Hacker News new | past | comments | ask | show | jobs | submit login
Gmail and Google Drive Outage (google.com)
244 points by severb on Aug 20, 2020 | hide | past | favorite | 84 comments



There was an outage August 19th, 2019 - almost 1 year ago to the day. As I posted at the time: "Google often has a outage or two around this time of the year when all the US schools come back and millions of students log in at the same time."

My pet theory wasn't too popular but I'm going to stick with it :)

1- https://news.ycombinator.com/item?id=20740997


I work on the educational part of the product my company develops and I can attest that school start is a stressful day with login attempts, assignments lookups and other setup activities for the school period.

I wouldn't doubt that Google Classroom and other systems that use Google's SSO will be under strain from millions of students.


Google does a once per year disaster recovery training... They do things like deliberately turn off datacenters with no warning. Sometimes failover systems don't work as intended.

Was that this week?



It was not this week, sorry!


Every year around the same time people have to work on Perf (internal performance review), maybe people were more focused on that rather than keeping the systems up.... or maybe they needed to push the latest update to be included in their perf...

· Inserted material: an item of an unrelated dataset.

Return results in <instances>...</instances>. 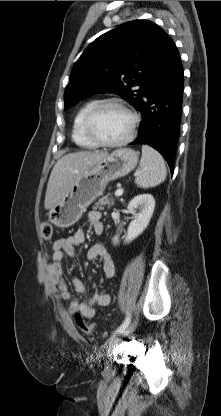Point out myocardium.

I like this theory too - but is performance review this week?


Yes.


See you in August 2021, good sir!


US schools don't all start on the same day though- its pretty staggered with some starting in early-mid august, and most in the Northeast start right after Labor day.


It's still probably a normalish distribution


Right- which I would expect Google or any half decent service to be able to withstand easily. Its not a sudden spike that happens under a few minutes to several orders of magnitude above the average weekly peak, this is a fairly gentle sloping upward.

And if this happened last year too, you would think this would be on top of the list of things to watch for next year and add capacity for. Amazon and Walmart start planning and drilling now for their holiday season.


That's an interesting theory because the timing does correlate.

A lot of people would immediately dismiss it because Google has the resources to scale up. But having resources doesn't guarantee someone actually turns the knob that increases the number of instances. (Whether automatic or manual, the adjustment could be too slow to match an unanticipated spike in demand.)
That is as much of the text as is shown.